• [DESCRIPTION OF THE TASK]: For the records below, print the lines from the line with "You are a GUI" through the line with "This screenshot has" exactly as written; include both end lines and exclude the rest.

• [RECORDS FOR THE EXERCISE]:
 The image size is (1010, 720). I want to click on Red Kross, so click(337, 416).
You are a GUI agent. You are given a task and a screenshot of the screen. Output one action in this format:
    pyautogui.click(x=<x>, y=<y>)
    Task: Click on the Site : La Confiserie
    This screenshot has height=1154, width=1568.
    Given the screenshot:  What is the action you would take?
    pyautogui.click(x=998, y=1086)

• [WRITTEN ANSWER]:
You are a GUI agent. You are given a task and a screenshot of the screen. Output one action in this format:
    pyautogui.click(x=<x>, y=<y>)
    Task: Click on the Site : La Confiserie
    This screenshot has height=1154, width=1568.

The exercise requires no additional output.